Gli italiani sono grandi risparmiatori; ecco cosa emerge da un’indagine condotta da GFK Eurisko su un campione di mille individui. Si sa che il conto corrente è il prodotto bancario prediletto dalle famiglie ma anche i conti deposito si piazzano bene nella classifica del risparmio gestito. Secondo l’indagine il 59% degli intervistati dichiara di godere di una situazione finanziaria stabile rispetto al 2009, mentre il 39% pensa che la situazione sia peggiorata. I dati risultano confortanti anche se gli italiani non vedono bene il futuro imminente: gli ottimisti rappresentano solo il 5% del campione intervistato mentre i pessimisti raggiungono il 33%; il 62%, comunque, non si aspetta cambiamenti sostanziali nella propria situazione economica.

Risparmiare in ogni caso, si conferma la priorità per gli italiani. Per il 56% è importante poter disporre di denaro messo da parte. Più della metà del campione riesce a risparmiare: la media è di 100 euro al mese, pari a circa il 5,2% delle entrate famigliari. Risparmiare è comunque difficile per 9 italiani su 10. Tendenzialmente il risparmio è finalizzato al tamponamento di situazioni impreviste o al soccorso a familiari in difficoltà. Certo è che se si deve risparmiare è bene farlo con intelligenza. Per questo il 28% del campione intervistato si affida a conti deposito per rendere remunerativi i propri risparmi. Esistono diverse possibilità per i clienti di lasciare in giacenza i propri risparmi sia vincolandoli che non vincolandoli. Ad oggi le banche e le concessionarie che offrono prodotti di questo genere sono molte, per questo spesso è difficile scegliere il conto deposito adatto alle proprie esigenze.

Abbiamo creato un profilo per effettuare un confronto con Supermoney: il cliente desidera avere in giacenza circa 20 mila euro, desidera un conto senza spese e vincolato per un massimo di 12 mesi, la liquidazione degli interessi avverrà annualmente e il cliente si impegna ad effettuare un versamento anche minimo una volta al mese. Emergono alcuni risultati, vi presentiamo quelli più remunerativi.

Il primo conto deposito in ordine di convenienza è Rendimax Vincolato di Banca Ifis, senza spese di apertura e di gestione della giacenza.
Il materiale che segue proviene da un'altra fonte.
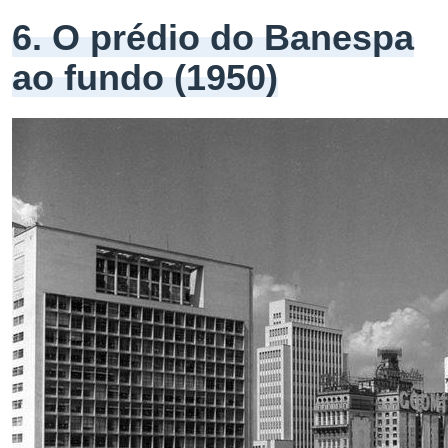
6. O prédio do Banespa
ao fundo (1950)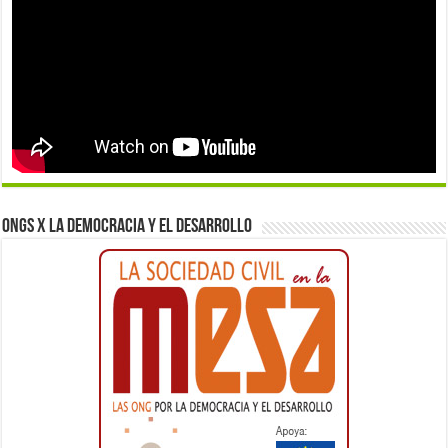
ONGs x la democracia y el desarrollo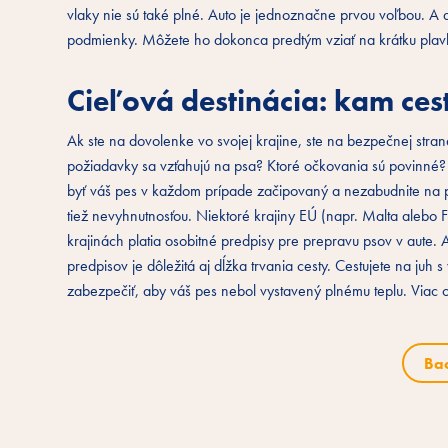
vlaky nie sú také plné. Auto je jednoznačne prvou voľbou. A ak
podmienky. Môžete ho dokonca predtým vziať na krátku plavbu l
Cieľová destinácia: kam ce
Ak ste na dovolenke vo svojej krajine, ste na bezpečnej stran
požiadavky sa vzťahujú na psa? Ktoré očkovania sú povinné?
byť váš pes v každom prípade začipovaný a nezabudnite na p
tiež nevyhnutnosťou. Niektoré krajiny EÚ (napr. Malta alebo Fí
krajinách platia osobitné predpisy pre prepravu psov v aute. A
predpisov je dôležitá aj dĺžka trvania cesty. Cestujete na juh 
zabezpečiť, aby váš pes nebol vystavený plnému teplu. Viac 
Ba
Permette di versare importi compresi tra un minimo di 5 mila euro e un massimo di 1 milione di euro. Il tasso di interesse annuo lordo è compreso tra il 2,25% e il 2,75%. Gli interessi netti annuali che il cliente guadagnerà sono pari a 401 euro.

Il secondo conto deposito in ordine di convenienza è IW Power 180 Super Turbo Vincolato di IWBank, senza spese di apertura e di gestione della giacenza. Permette di lasciare in giacenza importi compresi tra un minimo di 15 mila euro e un massimo di 250 mila euro. Il tasso di interesse annuo lordo è pari al 2,29%. Gli interessi annuali netti che il cliente guadagnerà sono pari a 400 euro.

Il terzo conto deposito in ordine di convenienza è Time Deposit di Barclays, senza spese di apertura e gestione della giacenza. Permette di lasciare in giacenza importi per un minimo di 5 mila euro; il limite massimo di giacenza non è stato fissato da Barclays. Il tasso di interesse annuo lordo compreso tra l’1,50% e il 2,50%. Gli interessi annuali netti che il cliente guadagnerà sono pari a 365 euro. I risultati presentati sono indicativi per il profilo creato in precedenza. Per scegliere il conto deposito più adatto alle proprie esigenze è bene effettuare un confronto mirato tra le diverse possibilità offerte dal mercato.